Exercise materials START
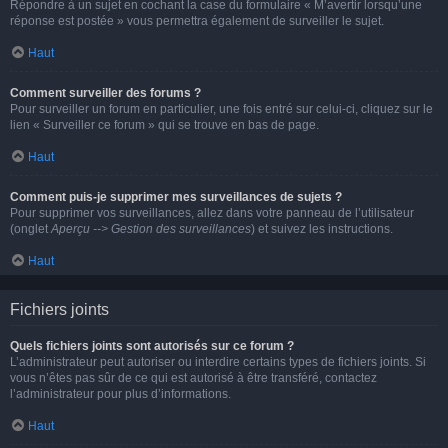
Répondre à un sujet en cochant la case du formulaire « M’avertir lorsqu’une
réponse est postée » vous permettra également de surveiller le sujet.
Haut
Comment surveiller des forums ?
Pour surveiller un forum en particulier, une fois entré sur celui-ci, cliquez sur le
lien « Surveiller ce forum » qui se trouve en bas de page.
Haut
Comment puis-je supprimer mes surveillances de sujets ?
Pour supprimer vos surveillances, allez dans votre panneau de l’utilisateur
(onglet
Aperçu --> Gestion des surveillances
) et suivez les instructions.
Haut
Fichiers joints
Quels fichiers joints sont autorisés sur ce forum ?
L’administrateur peut autoriser ou interdire certains types de fichiers joints. Si
vous n’êtes pas sûr de ce qui est autorisé à être transféré, contactez
l’administrateur pour plus d’informations.
Haut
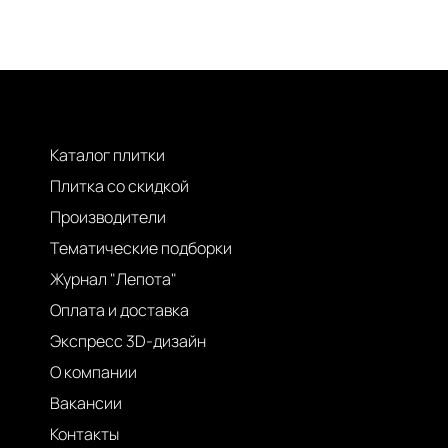
Каталог плитки
Плитка со скидкой
Производители
Тематические подборки
Журнал "Лепота"
Оплата и доставка
Экспресс 3D-дизайн
О компании
Вакансии
Контакты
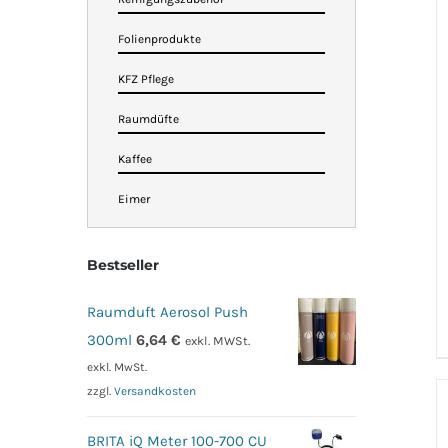
Folienprodukte
KFZ Pflege
Raumdüfte
Kaffee
Eimer
Bestseller
Raumduft Aerosol Push
300ml
6,64
€
exkl. MWSt.
exkl. MwSt.
zzgl.
Versandkosten
BRITA iQ Meter 100-700 CU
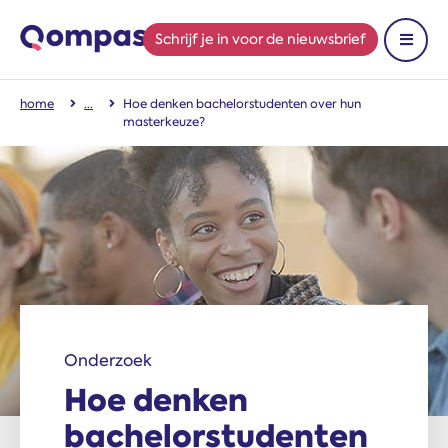
Schrijf je in
voor de nieuwsbrief
Toon 
home
Hoe denken bachelorstudenten over hun
masterkeuze?
Onderzoek
Hoe denken
bachelorstudenten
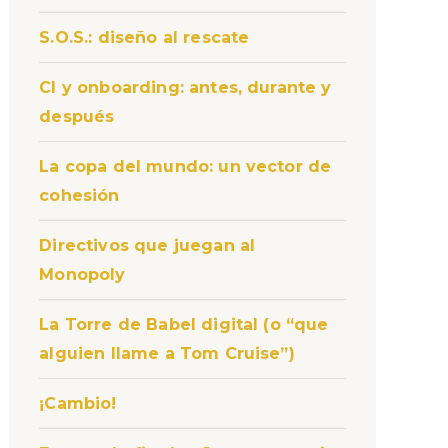
S.O.S.: diseño al rescate
CI y onboarding: antes, durante y
después
La copa del mundo: un vector de
cohesión
Directivos que juegan al
Monopoly
La Torre de Babel digital (o “que
alguien llame a Tom Cruise”)
¡Cambio!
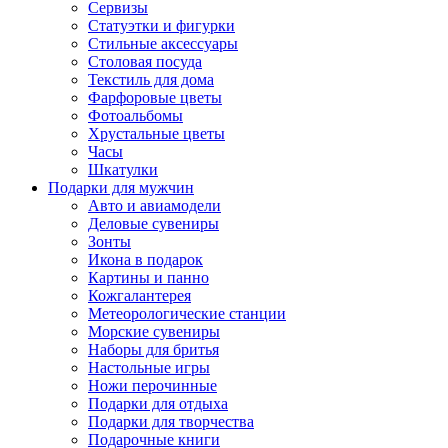
Сервизы
Статуэтки и фигурки
Стильные аксессуары
Столовая посуда
Текстиль для дома
Фарфоровые цветы
Фотоальбомы
Хрустальные цветы
Часы
Шкатулки
Подарки для мужчин
Авто и авиамодели
Деловые сувениры
Зонты
Икона в подарок
Картины и панно
Кожгалантерея
Метеорологические станции
Морские сувениры
Наборы для бритья
Настольные игры
Ножи перочинные
Подарки для отдыха
Подарки для творчества
Подарочные книги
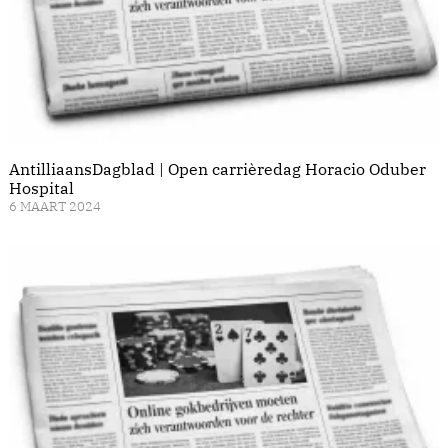
AntilliaansDagblad | Open carrièredag Horacio Oduber
Hospital
6 MAART 2024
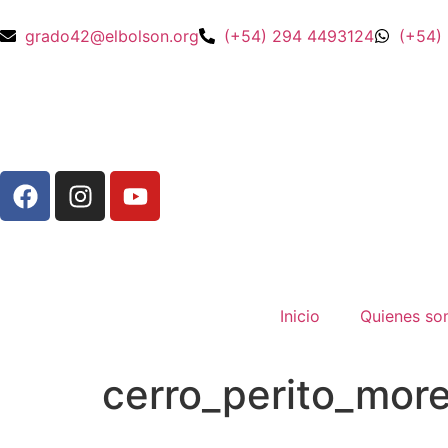
grado42@elbolson.org
(+54) 294 4493124
(+54)
Inicio
Quienes s
cerro_perito_mor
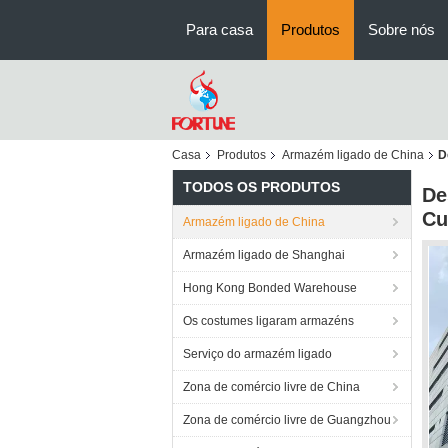
Para casa
Produtos
Sobre nós
Casa
Produtos
Armazém ligado de China
D
TODOS OS PRODUTOS
De
Cu
Armazém ligado de China
Armazém ligado de Shanghai
Hong Kong Bonded Warehouse
Os costumes ligaram armazéns
Serviço do armazém ligado
Zona de comércio livre de China
Zona de comércio livre de Guangzhou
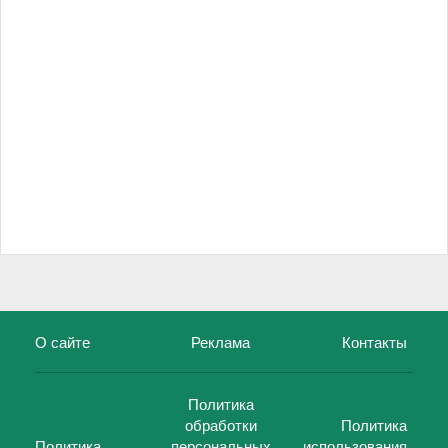
О сайте
Реклама
Контакты
Политика
обработки
Политика
Политика
персональных
использования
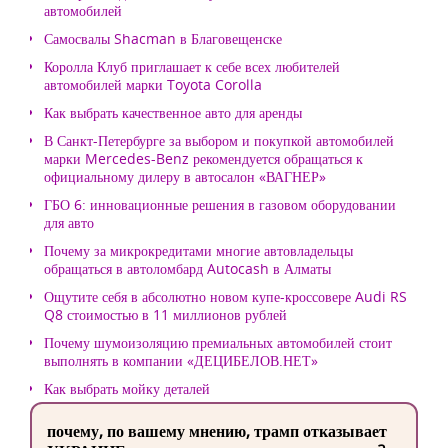
автомобилей
Самосвалы Shacman в Благовещенске
Королла Клуб приглашает к себе всех любителей
автомобилей марки Toyota Corolla
Как выбрать качественное авто для аренды
В Санкт-Петербурге за выбором и покупкой автомобилей
марки Mercedes-Benz рекомендуется обращаться к
официальному дилеру в автосалон «ВАГНЕР»
ГБО 6: инновационные решения в газовом оборудовании
для авто
Почему за микрокредитами многие автовладельцы
обращаться в автоломбард Autocash в Алматы
Ощутите себя в абсолютно новом купе-кроссовере Audi RS
Q8 стоимостью в 11 миллионов рублей
Почему шумоизоляцию премиальных автомобилей стоит
выполнять в компании «ДЕЦИБЕЛОВ.НЕТ»
Как выбрать мойку деталей
почему, по вашему мнению, трамп отказывает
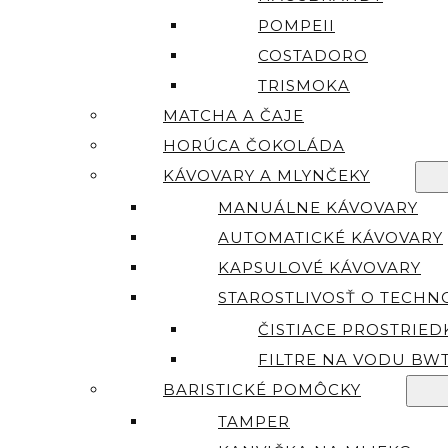
POMPEII
COSTADORO
TRISMOKA
MATCHA A ČAJE
HORÚCA ČOKOLÁDA
KÁVOVARY A MLYNČEKY
MANUÁLNE KÁVOVARY
AUTOMATICKÉ KÁVOVARY
KAPSULOVÉ KÁVOVARY
STAROSTLIVOSŤ O TECHN
ČISTIACE PROSTRIED
FILTRE NA VODU BW
BARISTICKÉ POMÔCKY
TAMPER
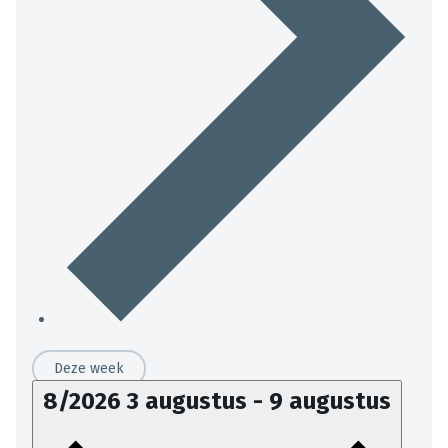
Deze week
8/2026
3 augustus
-
9 augustus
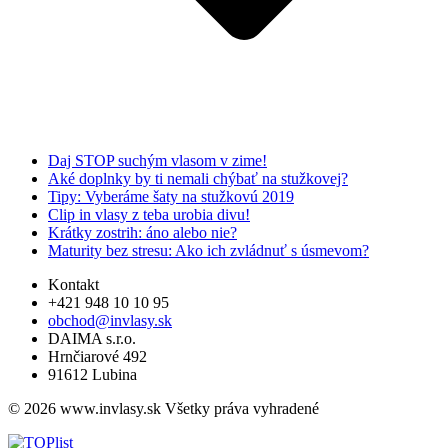
Daj STOP suchým vlasom v zime!
Aké doplnky by ti nemali chýbať na stužkovej?
Tipy: Vyberáme šaty na stužkovú 2019
Clip in vlasy z teba urobia divu!
Krátky zostrih: áno alebo nie?
Maturity bez stresu: Ako ich zvládnuť s úsmevom?
Kontakt
+421 948 10 10 95
obchod@invlasy.sk
DAIMA s.r.o.
Hrnčiarové 492
91612 Lubina
© 2026 www.invlasy.sk Všetky práva vyhradené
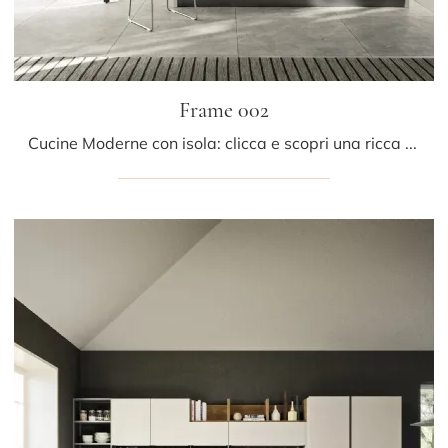
Frame 002
Cucine Moderne con isola: clicca e scopri una ricca gamma di soluzioni della marca Ar-due, tra cui il modello Frame 002.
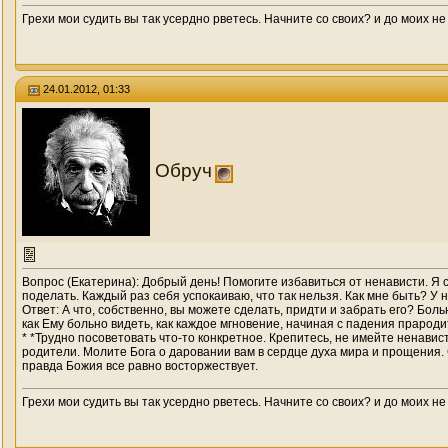
Грехи мои судить вы так усердно рветесь. Начните со своих? и до моих не
24.01.2012, 01:33
Обруч
Вопрос (Екатерина): Добрый день! Помогите избавиться от ненависти. Я с 
поделать. Каждый раз себя успокаиваю, что так нельзя. Как мне быть? У на
Ответ: А что, собственно, вы можете сделать, придти и забрать его? Бо
как Ему больно видеть, как каждое мгновение, начиная с падения прарод
* *Трудно посоветовать что-то конкретное. Крепитесь, не имейте ненавис
родители. Молите Бога о даровании вам в сердце духа мира и прощения. 
правда Божия все равно восторжествует.
Грехи мои судить вы так усердно рветесь. Начните со своих? и до моих не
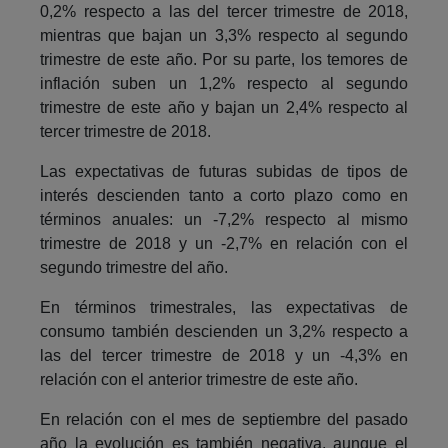
0,2% respecto a las del tercer trimestre de 2018,
mientras que bajan un 3,3% respecto al segundo
trimestre de este año. Por su parte, los temores de
inflación suben un 1,2% respecto al segundo
trimestre de este año y bajan un 2,4% respecto al
tercer trimestre de 2018.
Las expectativas de futuras subidas de tipos de
interés descienden tanto a corto plazo como en
términos anuales: un -7,2% respecto al mismo
trimestre de 2018 y un -2,7% en relación con el
segundo trimestre del año.
En términos trimestrales, las expectativas de
consumo también descienden un 3,2% respecto a
las del tercer trimestre de 2018 y un -4,3% en
relación con el anterior trimestre de este año.
En relación con el mes de septiembre del pasado
año la evolución es también negativa, aunque el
Exercise materials END
Task item:
Copy each line in the data that holds the word "comércio".

The answer:
Zona de comércio livre de China
Zona de comércio livre de Guangzhou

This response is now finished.